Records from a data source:
=-=-=-=-=

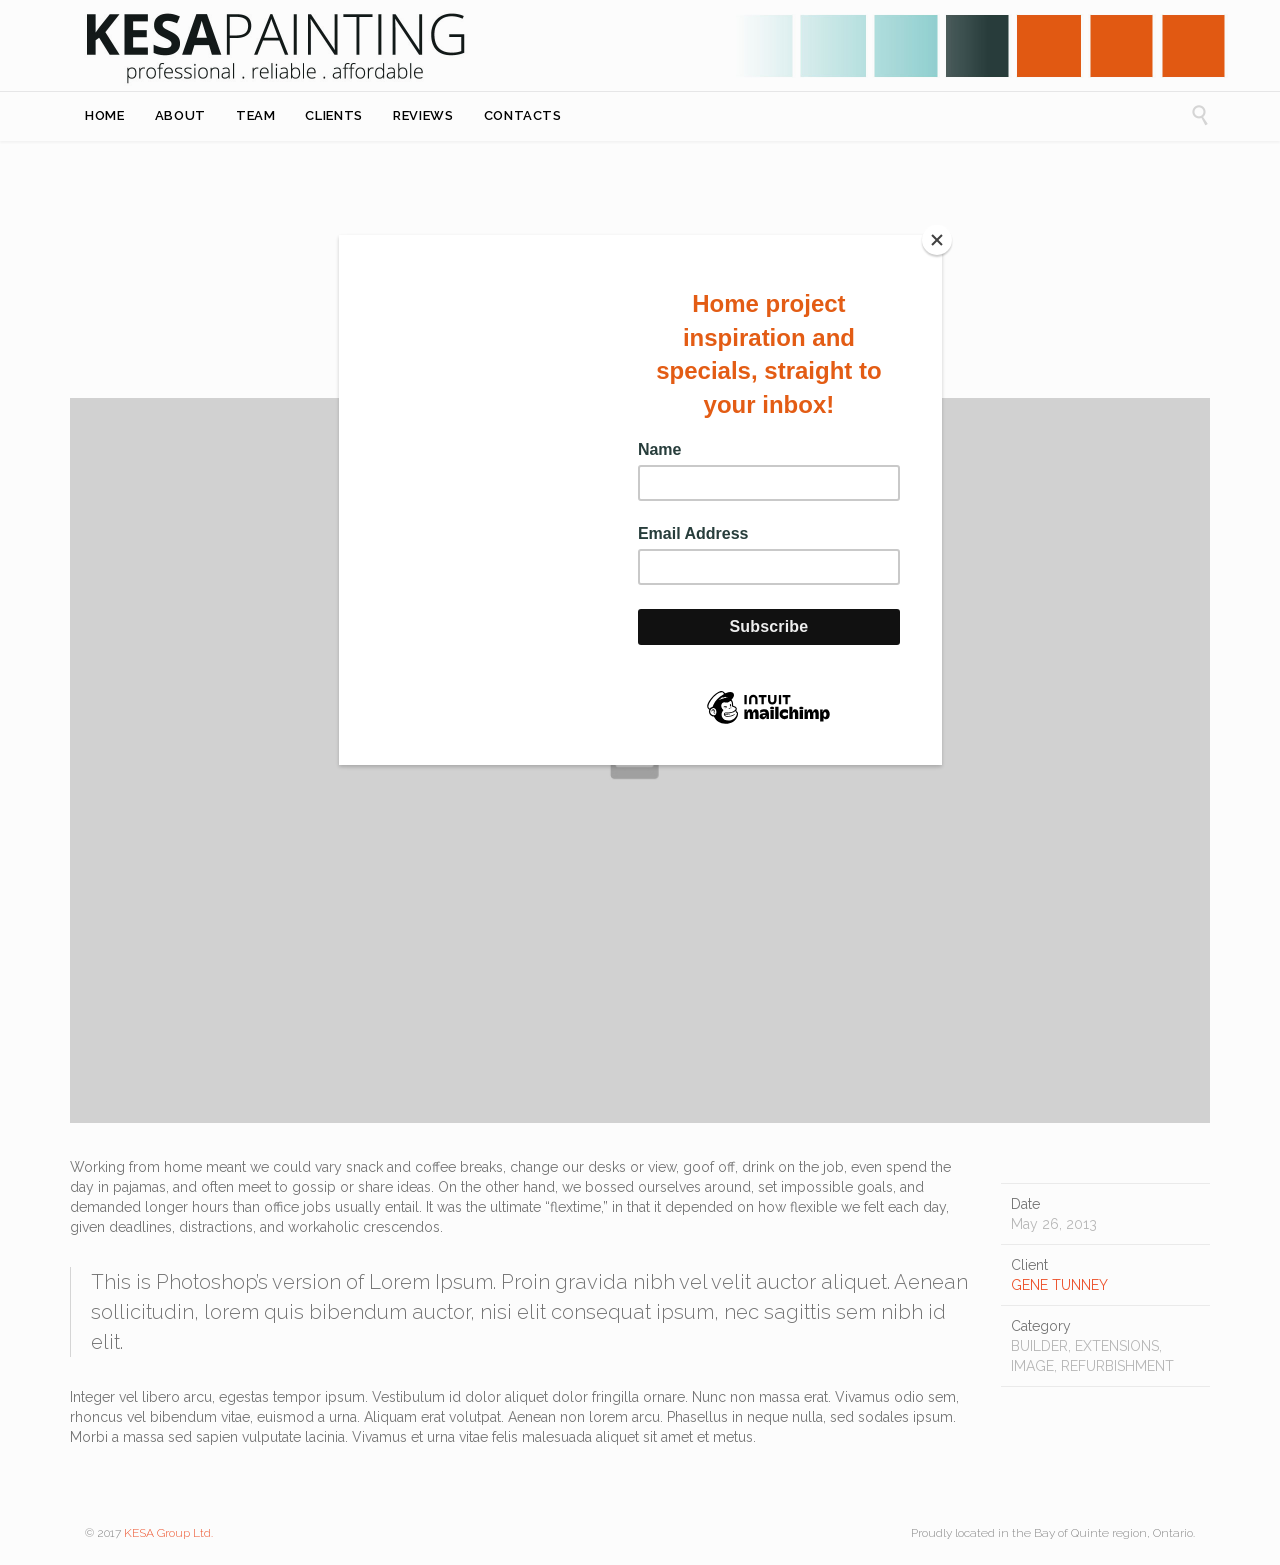 This screenshot has width=1280, height=1565. What do you see at coordinates (937, 240) in the screenshot?
I see `[Close]` at bounding box center [937, 240].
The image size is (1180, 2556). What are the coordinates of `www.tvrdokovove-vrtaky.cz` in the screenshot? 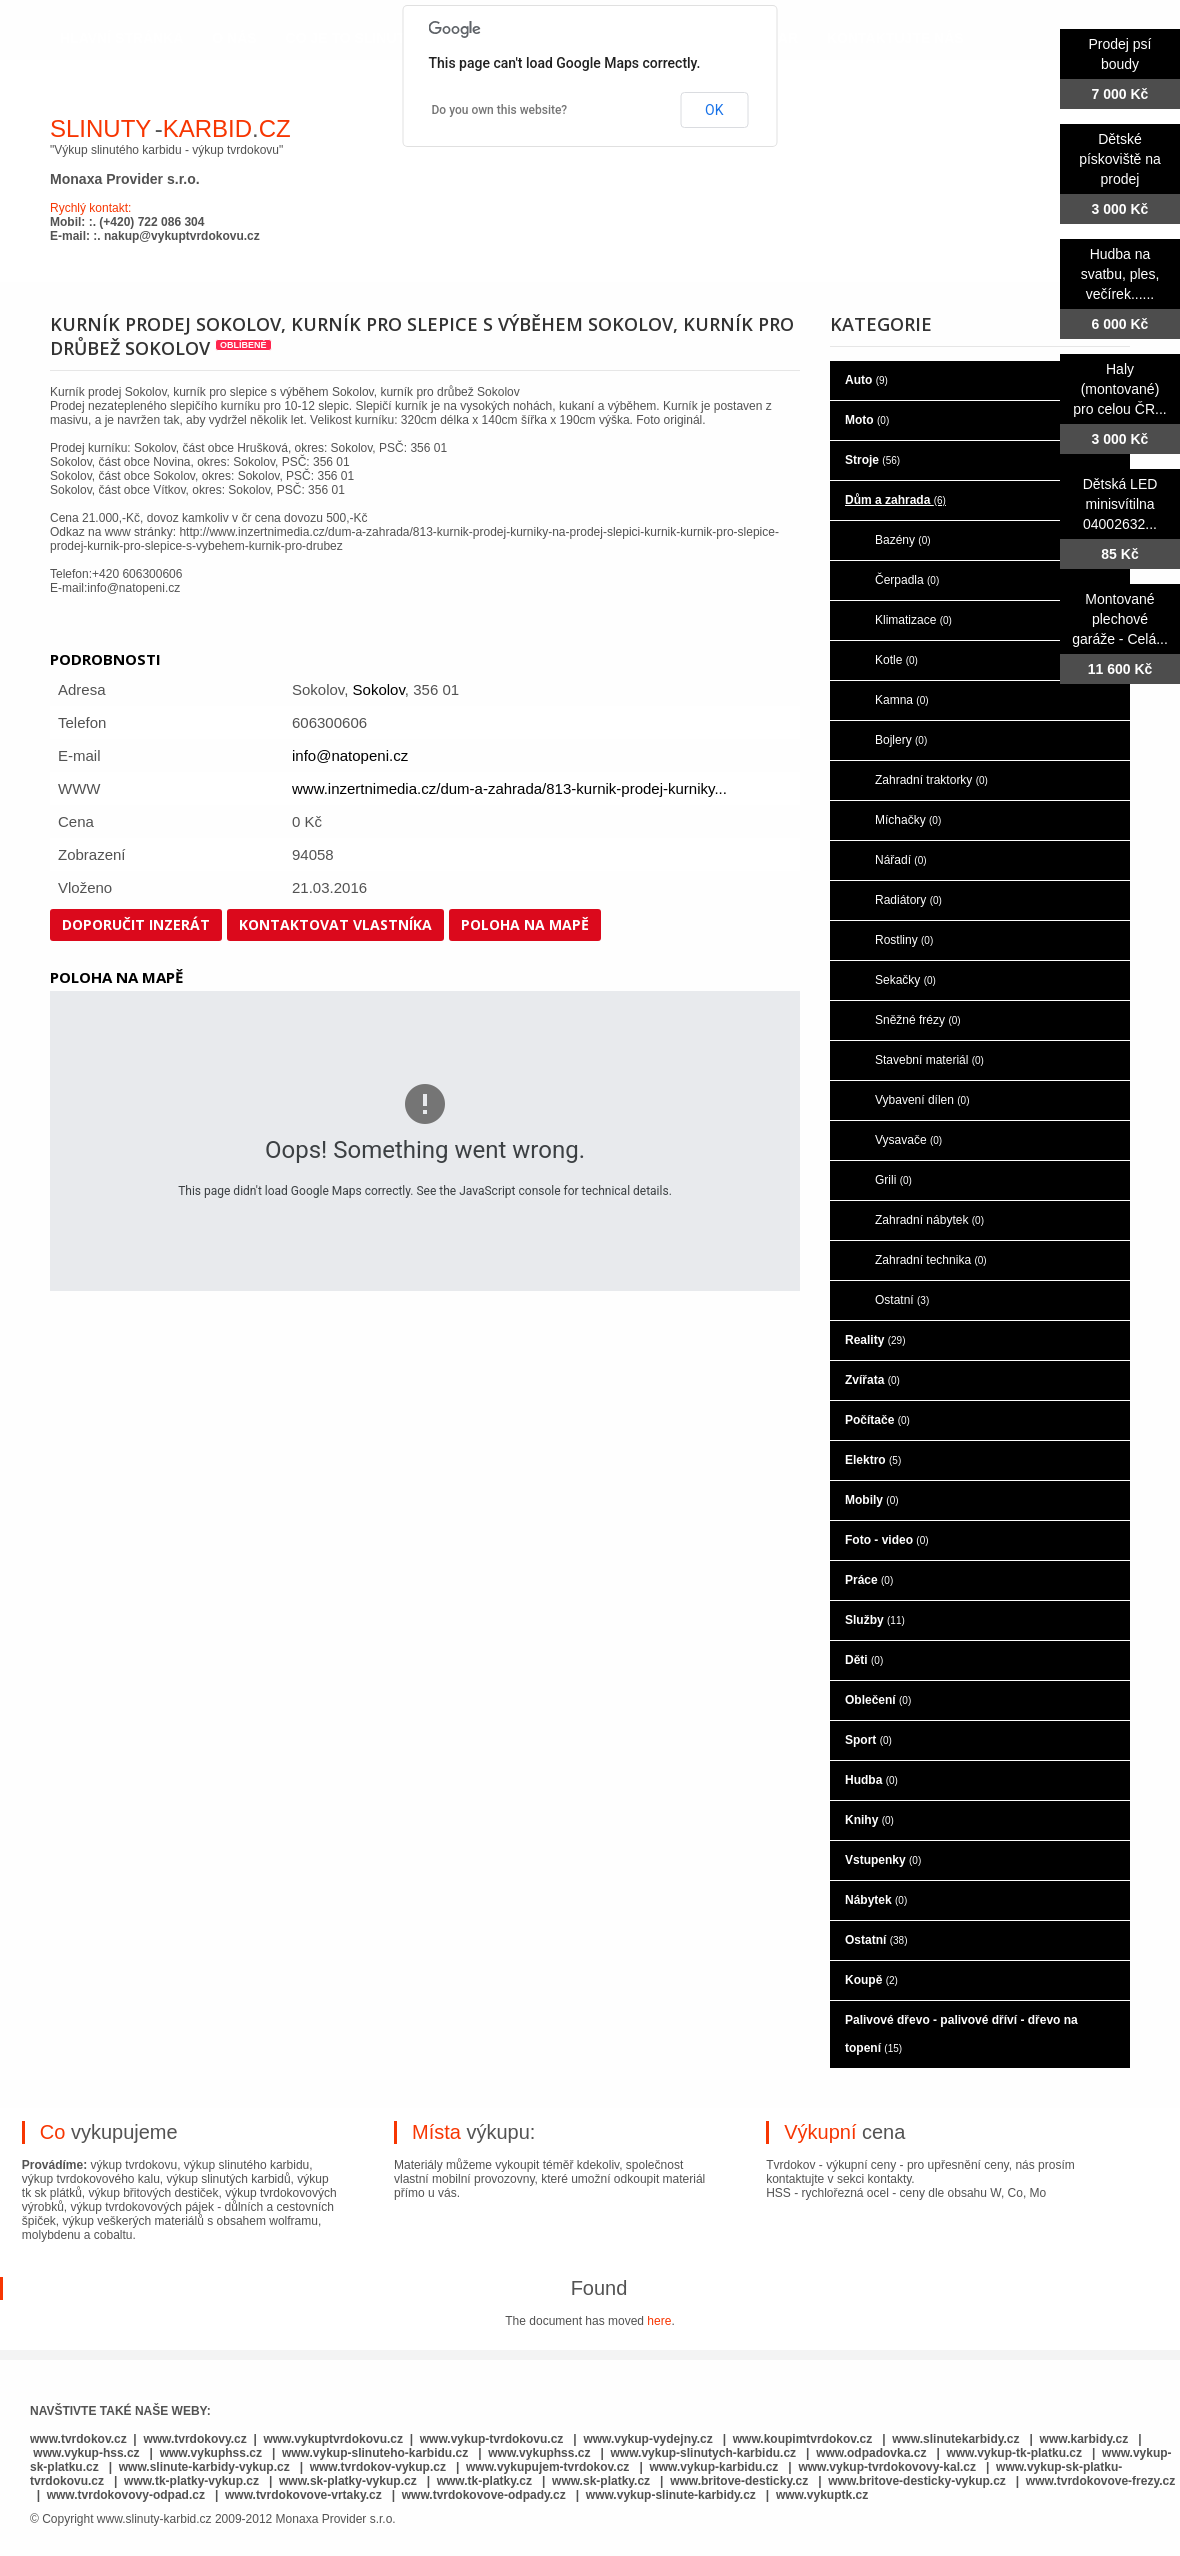 It's located at (303, 2495).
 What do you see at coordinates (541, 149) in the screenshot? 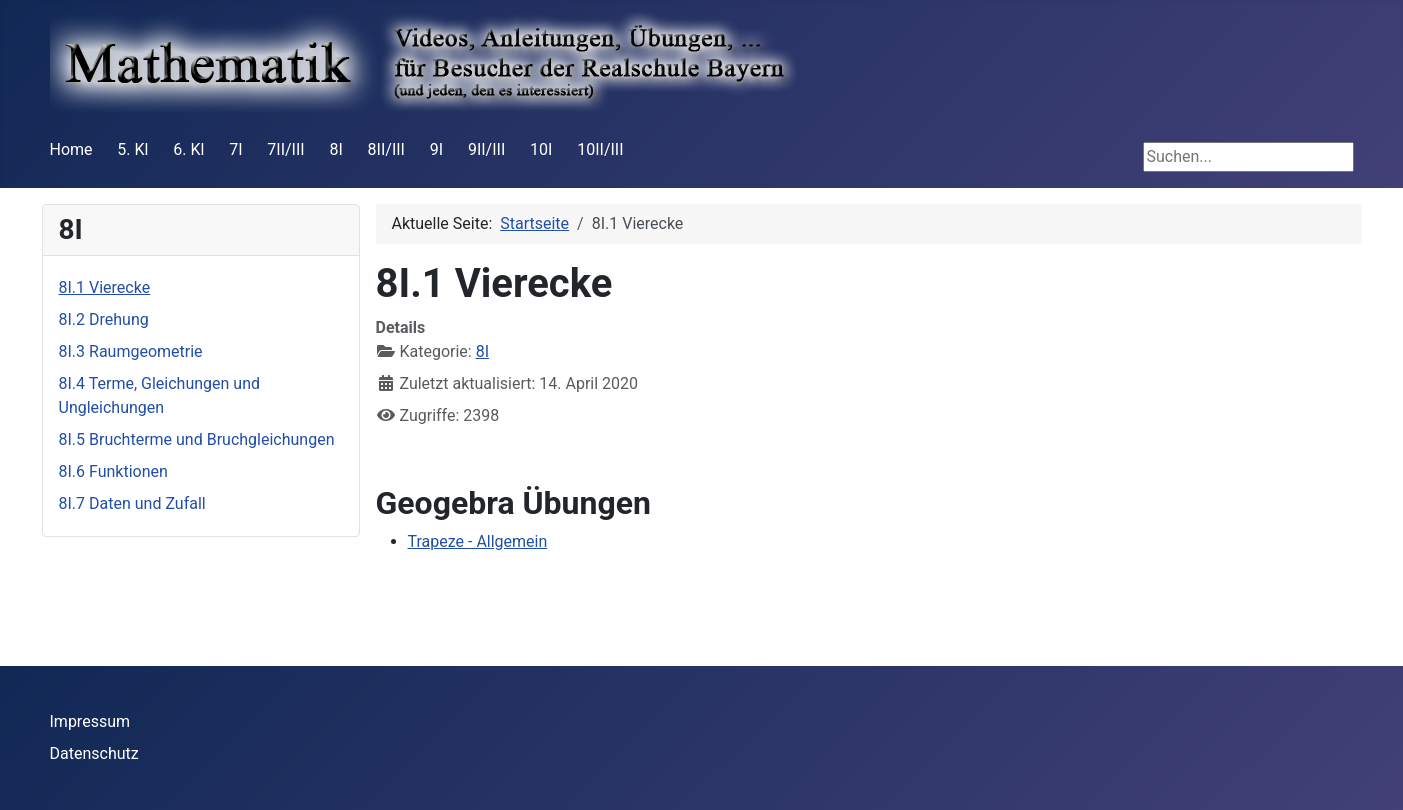
I see `10I` at bounding box center [541, 149].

=-=-=-=-=

**WORK REQUIRED**. Copy the final portion of the records: every line from the one containing "What do you see at coordinates (541, 149)" through the last, word for word, without pictures.

**SOLVED PROBLEM**.
 What do you see at coordinates (541, 149) in the screenshot? 
I see `10I` at bounding box center [541, 149].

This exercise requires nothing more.